Por Óscar Izquierdo | Ya entrados en el siglo XXI seguimos sufriendo el azote que ha acompañado a la humanidad desde siempre, a saber, las terribles guerras, donde todos pierden ya que nadie sale beneficiado, incluso consiguiendo al final del conflicto los objetivos primarios que llevaron a emprenderla, ya que por medio se han quedado muchos damnificados, muerte y destrucción. Es obvio que deben ser evitadas a toda costa, porque precisamente su monto es incalculable en dolor, ruina, devastación y mucha desolación. Que los conflictos sangrientos sean actualidad en estos momentos en muchos lugares del planeta, es sintomático de que se ha suspendido el aprendizaje de la historia, volviendo una y otra vez sobre los mismos vómitos que generan. Si analizamos el avance de la civilización solamente bajo el parámetro o variable de las guerras, en vez de prosperar, lo que estamos transitando es un profundo retroceso vergonzante.

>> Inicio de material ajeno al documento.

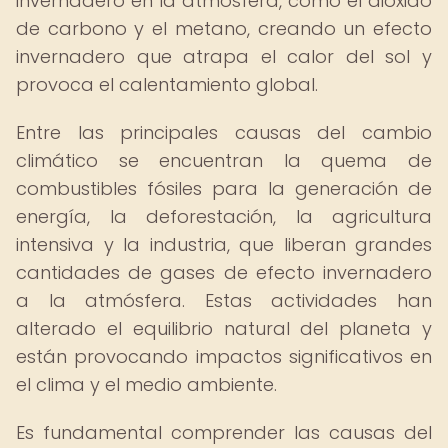
invernadero en la atmósfera, como el dióxido
de carbono y el metano, creando un efecto
invernadero que atrapa el calor del sol y
provoca el calentamiento global.
Entre las principales causas del cambio
climático se encuentran la quema de
combustibles fósiles para la generación de
energía, la deforestación, la agricultura
intensiva y la industria, que liberan grandes
cantidades de gases de efecto invernadero
a la atmósfera. Estas actividades han
alterado el equilibrio natural del planeta y
están provocando impactos significativos en
el clima y el medio ambiente.
Es fundamental comprender las causas del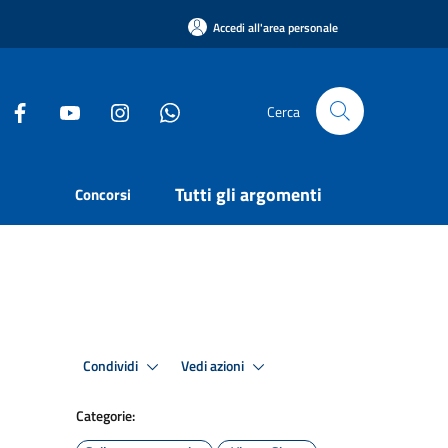
Accedi all'area personale
Cerca
Tutti gli argomenti
Concorsi
Condividi
Vedi azioni
Categorie: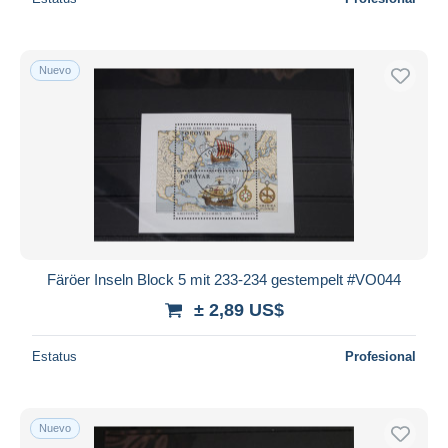
Nuevo
Färöer Inseln Block 5 mit 233-234 gestempelt #VO044
± 2,89 US$
Estatus
Profesional
Nuevo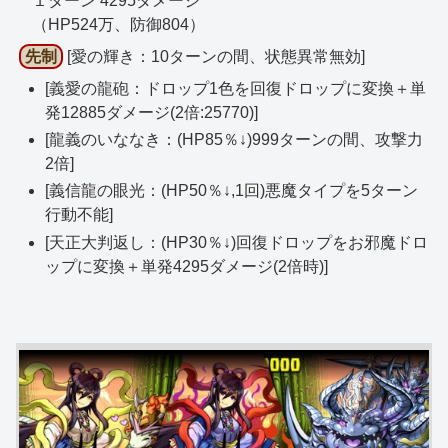
１ターン 4295ダメージ
（HP524万、防御804）
先制
[愛の輝き：10ターンの間、状態異常無効]
[義愛の龍砲：ドロップ1色を回復ドロップに変換＋単
発12885ダメージ(2倍:25770)]
[龍義のいななき：(HP85％↓)999ターンの間、攻撃力
2倍]
[義信龍の眼光：(HP50％↓,1回)悪魔タイプを5ターン
行動不能]
[天正大判返し：(HP30％↓)回復ドロップをお邪魔ドロ
ップに変換＋単発4295ダメージ(2倍時)]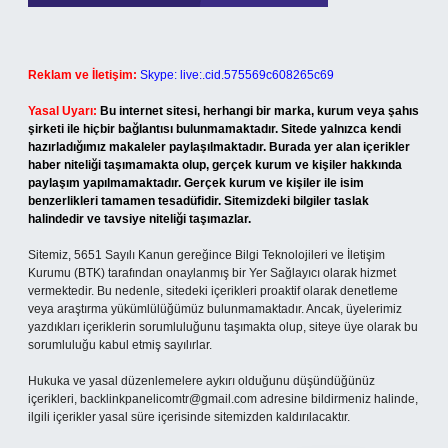
Reklam ve İletişim:
Skype: live:.cid.575569c608265c69
Yasal Uyarı:
Bu internet sitesi, herhangi bir marka, kurum veya şahıs
şirketi ile hiçbir bağlantısı bulunmamaktadır. Sitede yalnızca kendi
hazırladığımız makaleler paylaşılmaktadır. Burada yer alan içerikler
haber niteliği taşımamakta olup, gerçek kurum ve kişiler hakkında
paylaşım yapılmamaktadır. Gerçek kurum ve kişiler ile isim
benzerlikleri tamamen tesadüfidir. Sitemizdeki bilgiler taslak
halindedir ve tavsiye niteliği taşımazlar.
Sitemiz, 5651 Sayılı Kanun gereğince Bilgi Teknolojileri ve İletişim
Kurumu (BTK) tarafından onaylanmış bir Yer Sağlayıcı olarak hizmet
vermektedir. Bu nedenle, sitedeki içerikleri proaktif olarak denetleme
veya araştırma yükümlülüğümüz bulunmamaktadır. Ancak, üyelerimiz
yazdıkları içeriklerin sorumluluğunu taşımakta olup, siteye üye olarak bu
sorumluluğu kabul etmiş sayılırlar.
Hukuka ve yasal düzenlemelere aykırı olduğunu düşündüğünüz
içerikleri,
backlinkpanelicomtr@gmail.com
adresine bildirmeniz halinde,
ilgili içerikler yasal süre içerisinde sitemizden kaldırılacaktır.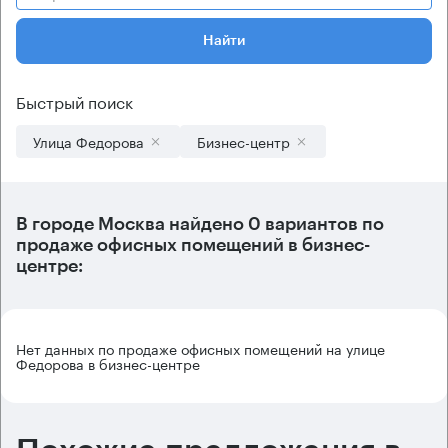
Найти
Быстрый поиск
Улица Федорова
Бизнес-центр
В городе Москва найдено
0 вариантов
по
продаже офисных помещений в бизнес-
центре:
Нет данных по продаже офисных помещений на улице
Федорова в бизнес-центре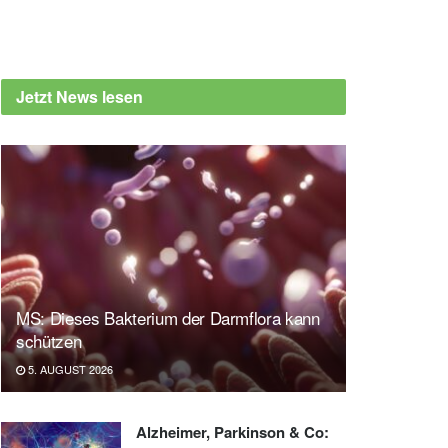
Jetzt News lesen
MS: Dieses Bakterium der Darmflora kann
schützen
5. AUGUST 2026
Alzheimer, Parkinson & Co:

Que a estas alturas de la cronología humana sigamos igual o peor que hace siglos, demuestra que el empeoramiento es un significativo aclaratorio del deterioro civilizatorio. El progreso es evidente en casi todos los ámbitos auscultados desde cualquier actividad, menos en las relaciones políticas internacionales e incluso étnicas, económicas o culturales, donde prevalece el frentismo absoluto que lleva directamente a la confrontación desmedida. La guerra lleva implícita efectos indeseados, muchas veces incontrolados, por lo que evitarla será siempre la mejor victoria.
Millones de personas están padeciendo el azote destructivo que generan, cambiando radicalmente sus vidas, perdiendo todo, incluso la propia dignidad y produciendo un efecto rebote repleto de infortunios, más el odio añadido en las próximas generaciones. Los sacrificios que se producen durante la conflagración nunca serán lo convenientemente recompensados, por lo que la búsqueda de alianzas, acuerdos y consensos son impagables y no lo decimos sólo desde un punto de vista económico, sino principalmente humano. El presidente Abraham Lincoln lo manifestó grandiosamente cuando dijo que “destruyo a mis enemigos cuando los hago mis amigos”.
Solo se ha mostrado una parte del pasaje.